Sarebbero tanti i temi da trattare, da quello della disuguaglianza tra uomo e donna sul lavoro, a quello dei diritti. Quello che mi ha colpito invece è l’aspetto “culturale” di questa vicenda. Innanzitutto salta subito agli occhi il disinteresse alla questione anche in ambienti di movimento. Su questa discriminante decisione di governo su un’opportunità per i neo papà di per sé già fondata su una discriminazione, ci sono poche voci che protestano. In secondo luogo è stato, ed è tutt’ora, difficile spiegarlo e farlo accettare ad amici, parenti e conoscenti. Dai timori economici di mia madre («Ma ce la fate con le spese?»), a quelli più improntati sull’aspetto di genere («E quindi fai il mammo?»), è tutto un dover dare spiegazioni e giustificazioni anche se in realtà dovrebbero essere i dubbiosi e i critici a dover dare spiegazioni dei loro commenti. Perché si, ce la facciamo come qualsiasi famiglia in cui, secondo la sacra tradizione, lui lavora e lei no. E no, non faccio il mammo, faccio il padre a tempo pieno perché per me non c'è niente di più bello che dedicarsi alle persone che si amano e niente di più importante della responsabilità che mi sono preso. E si, faccio la spesa, le pulizie, le lavatrici, cucino perché non c’è scritto da nessuna parte che siano compiti esclusivi di una donna. E se questa cosa vi fa ridere, forse avete talmente tanto assimilato il vostro ruolo di uomo o di donna da non accorgervi che siete diventati una piccola parte dell’ingranaggio del sistema patriarcale e se non siete disposti nemmeno a mettere in gioco le scelte altrui, significa che vi stanno bene queste regole non scritte.
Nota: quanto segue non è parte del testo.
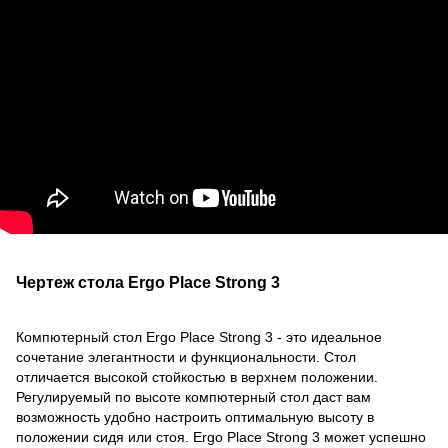
Чертеж стола Ergo Place Strong 3
Компютерный стол Ergo Place Strong 3 - это идеальное
сочетание элегантности и функциональности. Стол
отличается высокой стойкостью в верхнем положении.
Регулируемый по высоте компютерный стол даст вам
возможность удобно настроить оптимальную высоту в
положении сидя или стоя. Ergo Place Strong 3 может успешно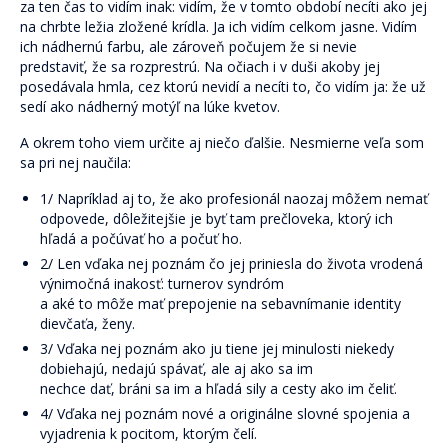
za ten čas to vidím inak: vidím, že v tomto období necíti ako jej
na chrbte ležia zložené krídla. Ja ich vidím celkom jasne. Vidím
ich nádhernú farbu, ale zároveň počujem že si nevie
predstaviť, že sa rozprestrú. Na očiach i v duši akoby jej
posedávala hmla, cez ktorú nevidí a necíti to, čo vidím ja: že už
sedí ako nádherný motýľ na lúke kvetov.
A okrem toho viem určite aj niečo ďalšie. Nesmierne veľa som
sa pri nej naučila:
1/ Napríklad aj to, že ako profesionál naozaj môžem nemať
odpovede, dôležitejšie je byť tam prečloveka, ktorý ich
hľadá a počúvať ho a počuť ho.
2/ Len vďaka nej poznám čo jej priniesla do života vrodená
výnimočná inakosť: turnerov syndróm
a aké to môže mať prepojenie na sebavnímanie identity
dievčaťa, ženy.
3/ Vďaka nej poznám ako ju tiene jej minulosti niekedy
dobiehajú, nedajú spávať, ale aj ako sa im
nechce dať, bráni sa im a hľadá sily a cesty ako im čeliť.
4/ Vďaka nej poznám nové a originálne slovné spojenia a
vyjadrenia k pocitom, ktorým čelí.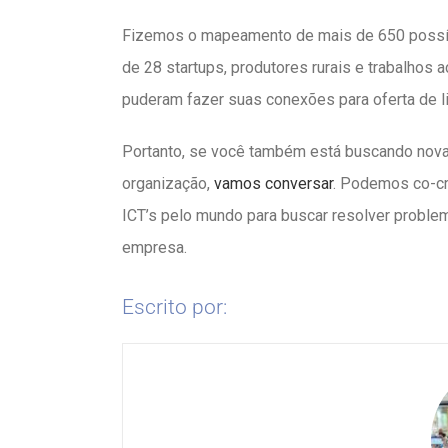
Fizemos o mapeamento de mais de 650 possív
de 28 startups, produtores rurais e trabalhos
puderam fazer suas conexões para oferta de l
Portanto, se você também está buscando nova
organização,
vamos conversar
. Podemos co-cr
ICT’s pelo mundo para buscar resolver probl
empresa.
Escrito por: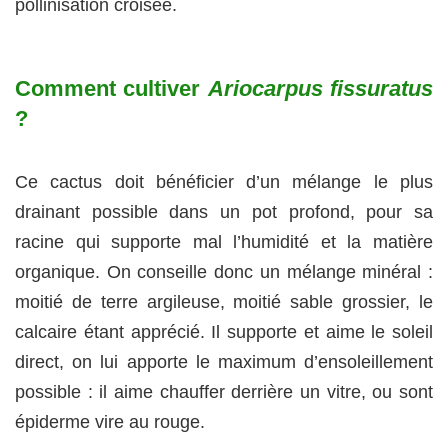
pollinisation croisée.
Comment cultiver
Ariocarpus fissuratus
?
Ce cactus doit bénéficier d’un mélange le plus
drainant possible dans un pot profond, pour sa
racine qui supporte mal l’humidité et la matière
organique. On conseille donc un mélange minéral :
moitié de terre argileuse, moitié sable grossier, le
calcaire étant apprécié. Il supporte et aime le soleil
direct, on lui apporte le maximum d’ensoleillement
possible : il aime chauffer derrière un vitre, ou sont
épiderme vire au rouge.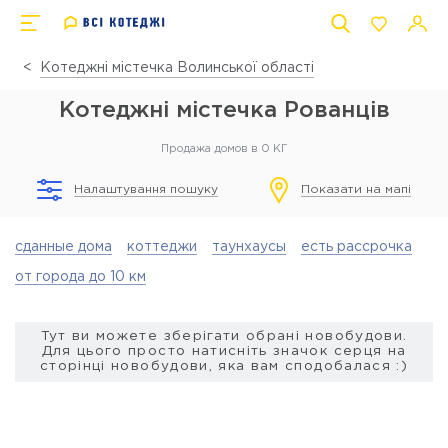
Котеджні містечка Волинської області
Котеджні містечка Рованців
Продажа домов в 0 КГ
Налаштування пошуку
Показати на мапі
сданные дома
коттеджи
таунхаусы
есть рассрочка
от города до 10 км
Тут ви можете зберігати обрані новобудови.
Для цього просто натисніть значок серця на
сторінці новобудови, яка вам сподобалася :)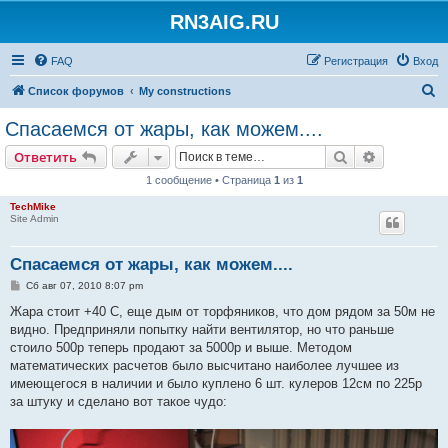
RN3AIG.RU
FAQ
Регистрация
Вход
П
Список форумов
My constructions
о
Спасаемся от жары, как можем....
и
Поиск
Расширен
Ответить
с
1 сообщение • Страница
1
из
1
к
TechMike
Site Admin
Спасаемся от жары, как можем....
С
Сб авг 07, 2010 8:07 pm
о
о
Жара стоит +40 С, еще дым от торфяников, что дом рядом за 50м не
б
видно. Предприняли попытку найти вентилятор, но что раньше
щ
е
стоило 500р теперь продают за 5000р и выше. Методом
н
математических расчетов было высчитано наиболее лучшее из
и
е
имеющегося в наличии и было куплено 6 шт. кулеров 12см по 225р
за штуку и сделано вот такое чудо: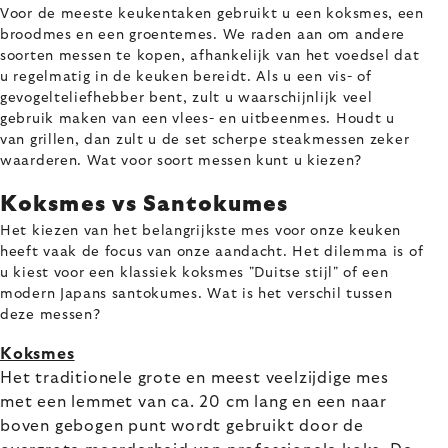
Voor de meeste keukentaken gebruikt u een koksmes, een
broodmes en een groentemes. We raden aan om andere
soorten messen te kopen, afhankelijk van het voedsel dat
u regelmatig in de keuken bereidt. Als u een vis- of
gevogelteliefhebber bent, zult u waarschijnlijk veel
gebruik maken van een vlees- en uitbeenmes. Houdt u
van grillen, dan zult u de set scherpe steakmessen zeker
waarderen. Wat voor soort messen kunt u kiezen?
Koksmes vs Santokumes
Het kiezen van het belangrijkste mes voor onze keuken
heeft vaak de focus van onze aandacht. Het dilemma is of
u kiest voor een klassiek koksmes "Duitse stijl" of een
modern Japans santokumes. Wat is het verschil tussen
deze messen?
Koksmes
Het traditionele grote en meest veelzijdige mes
met een lemmet van ca. 20 cm lang en een naar
boven gebogen punt wordt gebruikt door de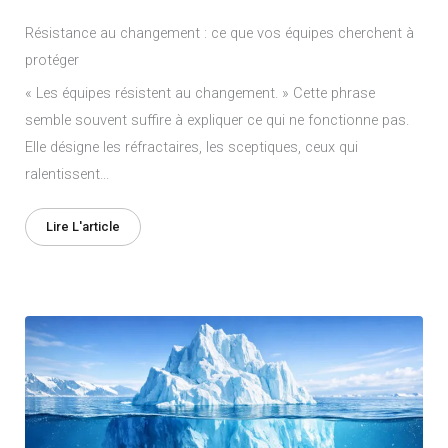
Résistance au changement : ce que vos équipes cherchent à
protéger
« Les équipes résistent au changement. » Cette phrase
semble souvent suffire à expliquer ce qui ne fonctionne pas.
Elle désigne les réfractaires, les sceptiques, ceux qui
ralentissent...
Lire L'article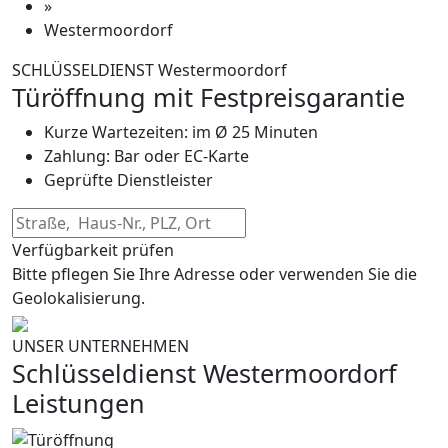
»
Westermoordorf
SCHLÜSSELDIENST Westermoordorf
Türöffnung mit Festpreisgarantie
Kurze Wartezeiten: im Ø 25 Minuten
Zahlung: Bar oder EC-Karte
Geprüfte Dienstleister
Verfügbarkeit prüfen
Bitte pflegen Sie Ihre Adresse oder verwenden Sie die
Geolokalisierung.
UNSER UNTERNEHMEN
Schlüsseldienst Westermoordorf
Leistungen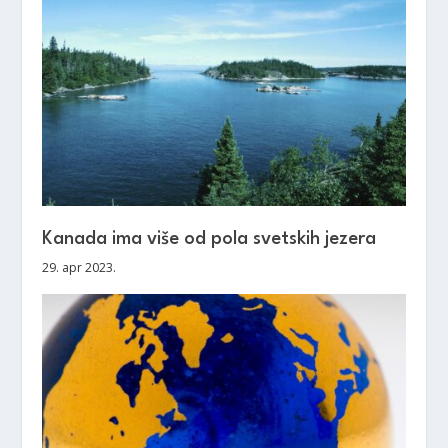
Kanada ima više od pola svetskih jezera
29. apr 2023.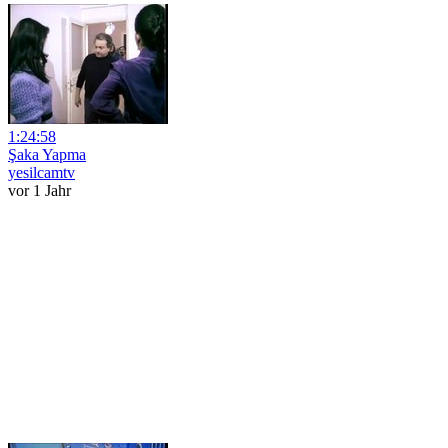
1:24:58
Şaka Yapma
yesilcamtv
vor 1 Jahr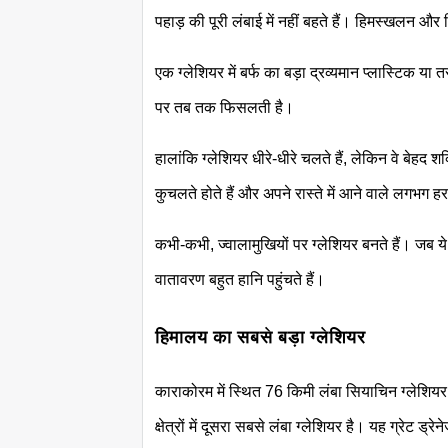
पहाड़ की पूरी लंबाई में नहीं बहते हैं। हिमस्खलन और ह
एक ग्लेशियर में बर्फ का बड़ा द्रव्यमान प्लास्टिक 
पर तब तक फिसलती है।
हालांकि ग्लेशियर धीरे-धीरे चलते हैं, लेकिन वे बेहद
कुचलते होते हैं और अपने रास्ते में आने वाले लगभग ह
कभी-कभी, ज्वालामुखियों पर ग्लेशियर बनते हैं। जब ये 
वातावरण बहुत हानि पहुंचते हैं।
हिमालय का सबसे बड़ा ग्लेशियर
काराकोरम में स्थित 76 किमी लंबा सियाचिन ग्लेशियर
क्षेत्रों में दूसरा सबसे लंबा ग्लेशियर है। यह ग्रेट ड्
Non dico che tutti dovrebbero farlo, che è giusto così. Dico che ogni persona dovrebbe avere il diritto di farlo. Dico che ci dovrebbero essere più diritti per le mamme e per i papà e più tempo da poter dedicare alle cose veramente importanti. Dico che non dovrebbe scandalizzare, dico che siamo ben lontani da una concreta parità di genere non tanto per la mancanza di una legge adeguata ma per la mancanza di una predisposizione a mettere in dubbio le nostre certezze e i nostri limiti culturali.
Per concludere, non va dimenticato un aspetto importante: mi rendo conto che siamo fortunati a poter prendere una simile decisione, perché nella maggioranza dei casi, entrambi i genitori sono costretti a lavorare, magari con paghe misere e orari infami, e a lasciare la custodia e l’educazione dei propri figli ai nonni o a estranei. Mi rendo conto che questo sistema ci vuole incatenati a dei ruoli ben precisi e a subire decisioni e soprusi senza porsi nemmeno un dubbio. Soprattutto, mi rendo conto che è ora di dire basta, che è tempo di smantellare questi castelli di convenzioni che ci rendono schiavi. Di ripensare ai nostri ruoli in questa società perché, la storia del nostro pianeta ce lo insegna, chi non si evolve è destinato all’estinzione.